Peter Hedström describes himself as an analytical sociologist. That is, he has by his own definition very little patience with theoretical sociology, because it seems to him too ‘imprecise’. He metes out particular criticism for one of my own favourites Pierre Bourdieu for offering explanations of social phenomena that mystify as much as they explain (Dissecting the Social, 2005: 4). Instead he has tried to explain social phenomena by simulating them mathematically using computer generated models. In so doing he is careful to outline the limitations of the particular approach he is taking. Although he feels that his approach offers helpful explanations of how social phenomena arise, he counsels against using them as empirical predictions, or as literal statements about empirical reality. However, in developing computer models to help explain patterns of unemployment among young people in different districts of metropolitan Stockholm, which involves making explicit quite precise assumptions about how people behave and running the simulation thousands of times to observe what happens, Hedström draws some interesting conclusions:
1 There is no necessary proportionality between the size of a cause and the size of its effect.
2 The structure of the social interaction is of considerable importance in its own right for the social outcomes that emerge.

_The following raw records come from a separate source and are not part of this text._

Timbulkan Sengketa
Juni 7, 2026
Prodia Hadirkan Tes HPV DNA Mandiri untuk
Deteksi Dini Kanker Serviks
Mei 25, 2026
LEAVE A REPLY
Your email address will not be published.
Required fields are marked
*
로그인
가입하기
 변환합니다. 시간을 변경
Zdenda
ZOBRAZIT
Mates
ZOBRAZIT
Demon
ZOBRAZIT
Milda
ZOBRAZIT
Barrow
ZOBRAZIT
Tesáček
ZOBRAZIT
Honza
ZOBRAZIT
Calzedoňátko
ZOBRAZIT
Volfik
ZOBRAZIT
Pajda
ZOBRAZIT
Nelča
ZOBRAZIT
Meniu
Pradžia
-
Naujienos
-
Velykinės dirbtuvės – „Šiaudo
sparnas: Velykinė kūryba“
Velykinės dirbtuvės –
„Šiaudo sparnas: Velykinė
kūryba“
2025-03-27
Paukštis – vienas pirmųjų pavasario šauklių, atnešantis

3 The effect a given action has on the social can be highly contingent upon the structural configuration in which the actor is embedded.

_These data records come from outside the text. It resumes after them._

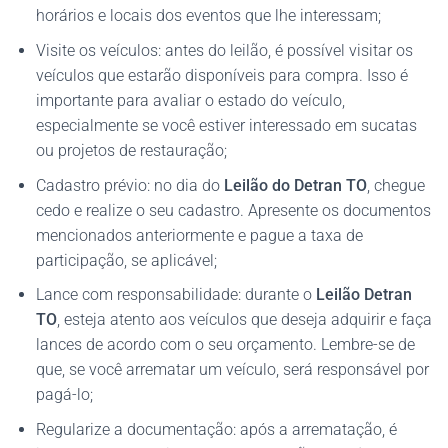
horários e locais dos eventos que lhe interessam;
Visite os veículos: antes do leilão, é possível visitar os
veículos que estarão disponíveis para compra. Isso é
importante para avaliar o estado do veículo,
especialmente se você estiver interessado em sucatas
ou projetos de restauração;
Cadastro prévio: no dia do
Leilão do Detran TO
, chegue
cedo e realize o seu cadastro. Apresente os documentos
mencionados anteriormente e pague a taxa de
participação, se aplicável;
Lance com responsabilidade: durante o
Leilão Detran
TO
, esteja atento aos veículos que deseja adquirir e faça
lances de acordo com o seu orçamento. Lembre-se de
que, se você arrematar um veículo, será responsável por
pagá-lo;
Regularize a documentação: após a arrematação, é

4 Aggregate patterns say very little about the micro-level processes that brought them about. (2005: 99)
It is difficult to disaggregate these observations since Hedström intends them to be taken together, but in analysing the interaction of agents within a network he concludes that small variables can make a big difference to outcomes. While in one situation the actions of X might lead to Y, in another context where the power relationship between X and the network of agents they are related to are slightly different, an entirely different outcome is possible even if the same actions are pursued. Moreover, Hedström also admits that other factors, outside the field of scrutiny, can also have a big impact on outcomes between interactions. Social patterning arises in unpredictable ways even if we can identify many of the important factors, and in addition to this there are other factors that we cannot identify which may also influence the outcome. So rather than being linear and predictable, he concludes that the relationship between the individual and the social, the individual agent and multiple agents, is ‘complex and precarious’ where ‘large scale social phenomena that are observed may simply be due to an uncommon combination of common events and circumstances (Ibid.: 100).
The implications for staff in organisations developing a ‘global’ strategy that is to be taken up in lots of different contexts is that they can expect it to have very different effects in each of the contexts where staff are working. What actually happens as a result of their actions will be entirely dependent on their relationship with other actors in their context, how what they are trying to do is perceived by others, their relative power in relation to others, and their understanding of the strategy they are trying to pursue. There are also factors that Donald Rumsfeld once referred to as unknown unknowns, factors which, no matter how careful our analysis and planning we cannot know, and which may have profound consequences for what it is we are trying to achieve.